People are always changing. We are constantly in motion, moving from one phase of our lives to the next. My life has changed dramatically in the past few years. I can honestly say, without a doubt, having kids has been the best phase of my life. However, I can't help but feel like I have lost something along the way.
I no longer feel feminine, girly, or pretty. I don't know how to phrase this exactly, but I no longer feel like I am attractive (to anyone - even my husband). And the most disturbing part is that I don't really even care. I never wear makeup anymore. I rarely buy new clothes. And I am a little pudgier than I need to be.
Although I have been fairly at peace with my lackluster appearance, something has been bothering me lately - my hair. When I look in the mirror, I see my mother's unruly and disheveled mane. It is everything - the color, the cut, the texture. And it disturbs me on so many levels.

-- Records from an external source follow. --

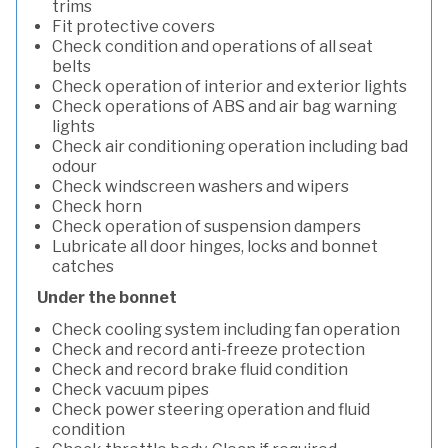
trims
Fit protective covers
Check condition and operations of all seat
belts
Check operation of interior and exterior lights
Check operations of ABS and air bag warning
lights
Check air conditioning operation including bad
odour
Check windscreen washers and wipers
Check horn
Check operation of suspension dampers
Lubricate all door hinges, locks and bonnet
catches
Under the bonnet
Check cooling system including fan operation
Check and record anti-freeze protection
Check and record brake fluid condition
Check vacuum pipes
Check power steering operation and fluid
condition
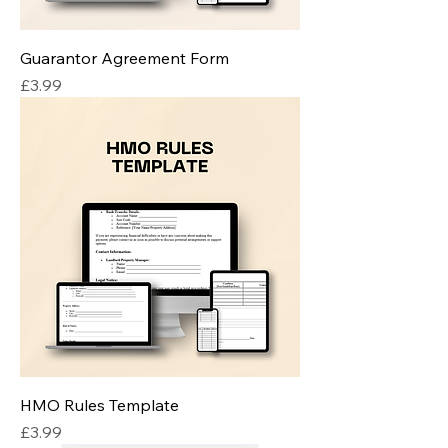
Guarantor Agreement Form
Price
£3.99
HMO Rules Template
Price
£3.99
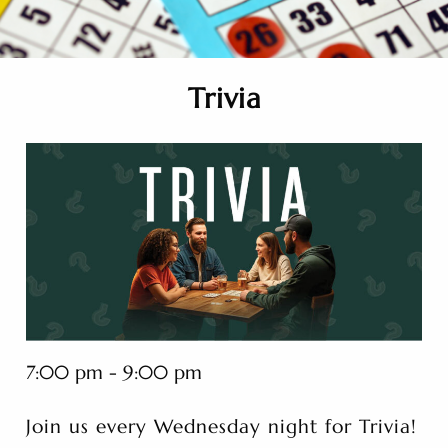
Trivia
7:00 pm - 9:00 pm
Join us every Wednesday night for Trivia!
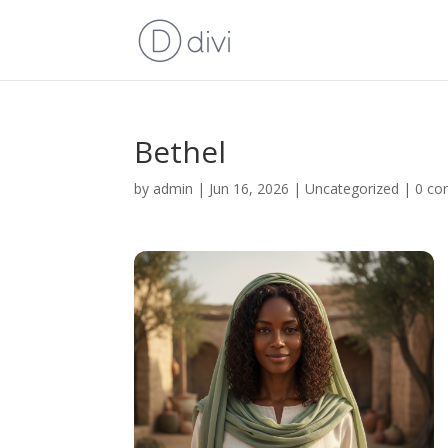
Bethel
by
admin
|
Jun 16, 2026
|
Uncategorized
|
0 c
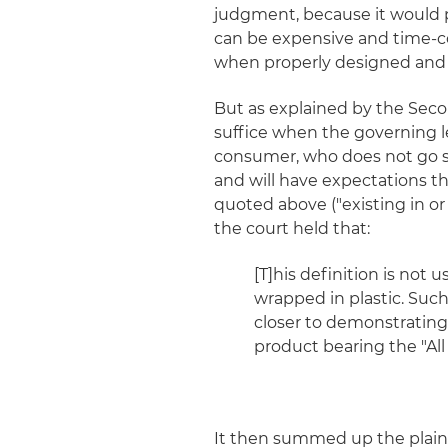
judgment, because it would p
can be expensive and time-co
when properly designed and c
But as explained by the Second
suffice when the governing l
consumer, who does not go s
and will have expectations t
quoted above ("existing in o
the court held that:
[T]his definition is not
wrapped in plastic. Such 
closer to demonstratin
product bearing the "All 
It then summed up the plainti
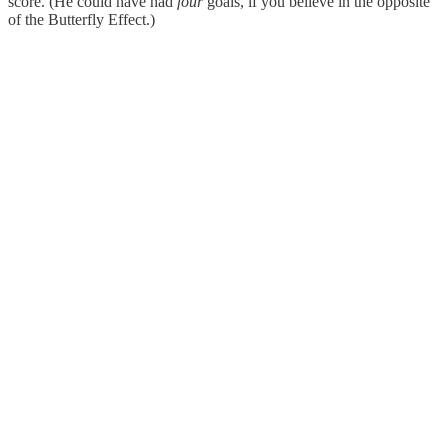
score. (He could have had
four
goals, if you believe in the opposite
of the Butterfly Effect.)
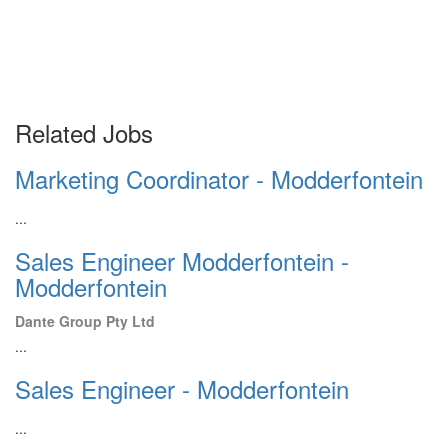
Related Jobs
Marketing Coordinator - Modderfontein
...
Sales Engineer Modderfontein -
Modderfontein
Dante Group Pty Ltd
...
Sales Engineer - Modderfontein
...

This realization has awoken something inside of me. Why have I let myself go? If I don't like what I see in the mirror, then I need to change it. First up is my hair - I need to have it cut and dyed (For the past several months, I have been skipping the dye to save money). Next, I am going to work on shedding a few pounds. Although I personally don't really have a problem with my weight right now, I know that I could stand to shed a few pounds. And it is almost summer, so bathing suit season is just around the corner. Finally, I am going to start wearing a little makeup everyday. Hopefully it will make me feel a little more put together and maybe, just maybe, a little more feminine and girly and pretty. And I think that is exactly what I need right now.